If you already have the MinIO storage, you can directly skip the MinIO deployment step, and follow the next steps to upload data to MinIO. If not, we also provide instructions on how to deploy standalone MinIO on the kubernetes clusters, you may refer to the upload data to MinIO bucket part in the Feature Store. And the YAML files are the same with MinIO deployment files.

# create pvc
$ kubectl apply -f minio-standalone-pvc.yml

# create service
$ kubectl apply -f minio-standalone-service.yml

# create deployment
$ kubectl apply -f minio-standalone-deployment.yml

This step uploads v1/torchserve/model-store, v1/torchserve/config to MinIO buckets. You need to find the MinIO endpoint_url, accesskey, secretkey before upload using the following commands in terminal:

# get the endpoint url for MinIO
$ kubectl get svc minio-service -n kubeflow -o jsonpath='{.spec.clusterIP}'

# get the secret name for Minio. your-namespace is admin for this Kubernetes cluster.
$ kubectl get secret -n <your-namespace> | grep minio

# get the access key for MinIO
$ kubectl get secret <minio-secret-name> -n <your-namespace> -o jsonpath='{.data.accesskey}' | base64 -d

# get the secret key for MinIO
$ kubectl get secret <minio-secret-name> -n <your-namespace> -o jsonpath='{.data.secretkey}' | base64 -d

You need to install boto3 dependency package in the notebook server created earlier, and run the follow Python code to upload model files:

!pip install boto3 -i https://pypi.tuna.tsinghua.edu.cn/simple
import os
from urllib.parse import urlparse
import boto3

os.environ["AWS_ENDPOINT_URL"] = "http://10.117.233.16:9000" # repalce it to your MinIO endpoint url
os.environ["AWS_REGION"] = "us-east-1"
os.environ["AWS_ACCESS_KEY_ID"] = "minioadmin"  # repalce it to your MinIO access key
os.environ["AWS_SECRET_ACCESS_KEY"] = "minioadmin"   # repalce it to your MinIO secret key

s3 = boto3.resource('s3',
                    endpoint_url=os.getenv("AWS_ENDPOINT_URL"),
                    verify=True)

print("current buckets in s3:")
print(list(s3.buckets.all()))

curr_path = os.getcwd()
base_path = os.path.join(curr_path, "torchserve")

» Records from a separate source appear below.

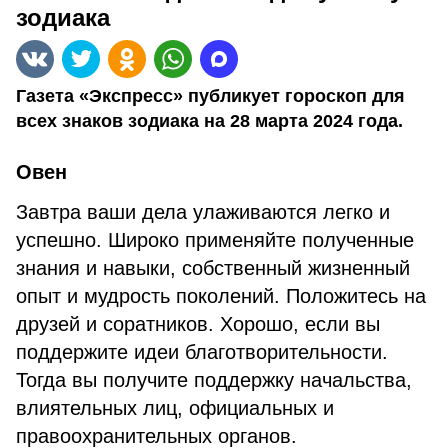
зодиака
Газета «Экспресс» публикует гороскоп для
всех знаков зодиака на 28 марта 2024 года.
Овен
Завтра ваши дела улаживаются легко и
успешно. Широко применяйте полученные
знания и навыки, собственный жизненный
опыт и мудрость поколений. Положитесь на
друзей и соратников. Хорошо, если вы
поддержите идеи благотворительности.
Тогда вы получите поддержку начальства,
влиятельных лиц, официальных и
правоохранительных органов.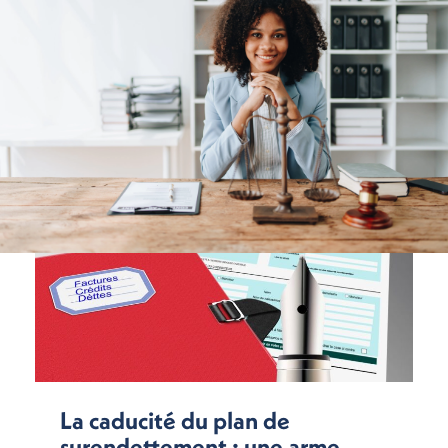
La caducité du plan de
surendettement : une arme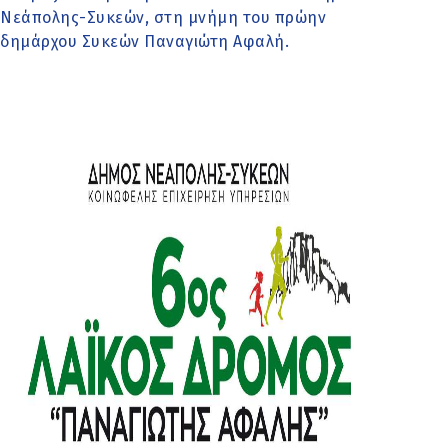
Νεάπολης-Συκεών, στη μνήμη του πρώην
δημάρχου Συκεών Παναγιώτη Αφαλή.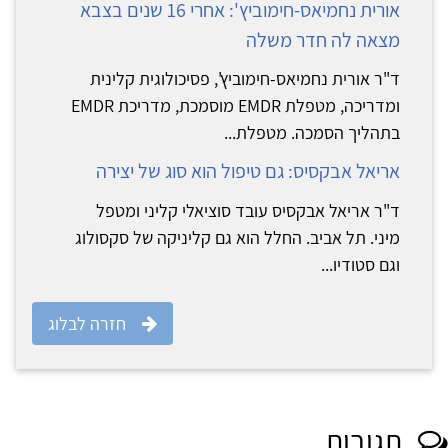
אורית נחמיאס-חימוביץ': אחרי 16 שנים בצבא
מצאה לה חדר משלה
ד"ר אורית נחמיאס-חימוביץ', פסיכולוגית קלינית
ומדריכה, מטפלת EMDR מוסמכת, מדריכת EMDR
בתהליך הסמכה. מטפלת...
אריאל אבקסיס: גם טיפול הוא סוג של יצירה
ד"ר אריאל אבקסיס עובד סוציאלי קליני ומטפל
מיני. תל אביב. החלל הוא גם קליניקה של סקסולוג
וגם סטודיו...
חזרה לבלוג
תגובות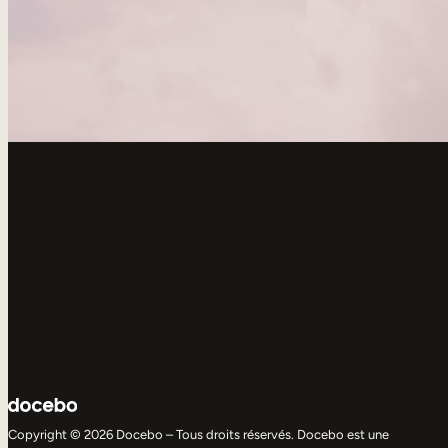
Copyright © 2026 Docebo – Tous droits réservés. Docebo est une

bucket_path = "spam_email"
bucket = s3.Bucket(bucket_name)

# upload
bucket.upload_file(os.path.join(base_path, "model-store", "spam_email.mar"),
                os.path.join(bucket_path, "model-store/spam_email.mar"))
bucket.upload_file(os.path.join(base_path, "config", "config.properties"),
                os.path.join(bucket_path, "config/config.properties"))

# check files
for obj in bucket.objects.filter(Prefix=bucket_path):
    print(obj.key)

Create MinIO service account and secret

When you create an InferenceService to start model, authorization is needed to access MinIO to get the model. Thus, you create MinIO service account and secret using the follow YAML file:

cat << EOF | kubectl apply -f -
apiVersion: v1
kind: Secret
metadata:
  name: minio-s3-secret-user # you can set a different secret name
  annotations:
    serving.kserve.io/s3-endpoint: "10.117.233.16:9000" # replace with your s3 endpoint e.g minio-service.kubeflow:9000
    serving.kserve.io/s3-usehttps: "0" # by default 1, if testing with minio you can set to 0
    serving.kserve.io/s3-region: "us-east-2"
    serving.kserve.io/s3-useanoncredential: "false" # omitting this is the same as false, if true will ignore provided credential and use anonymous credentials
type: Opaque
stringData: # use "stringData" for raw credential string or "data" for base64 encoded string
  AWS_ACCESS_KEY_ID: minioadmin  # repalce it to your MinIO access key
  AWS_SECRET_ACCESS_KEY: minioadmin # repalce it to your MinIO secret key
---
apiVersion: v1
kind: ServiceAccount
metadata:
  name: minio-service-account-user # you can set a different sa name
secrets:
- name: minio-s3-secret-user
EOF

Run InferenceService using KServe

Let’s define a new InferenceService YAML for the model and apply it to the cluster. Meanwhile, please notice that set storageUri to your bucket_name/bucket_path. You may also need to change metadata: name and serviceAccountName.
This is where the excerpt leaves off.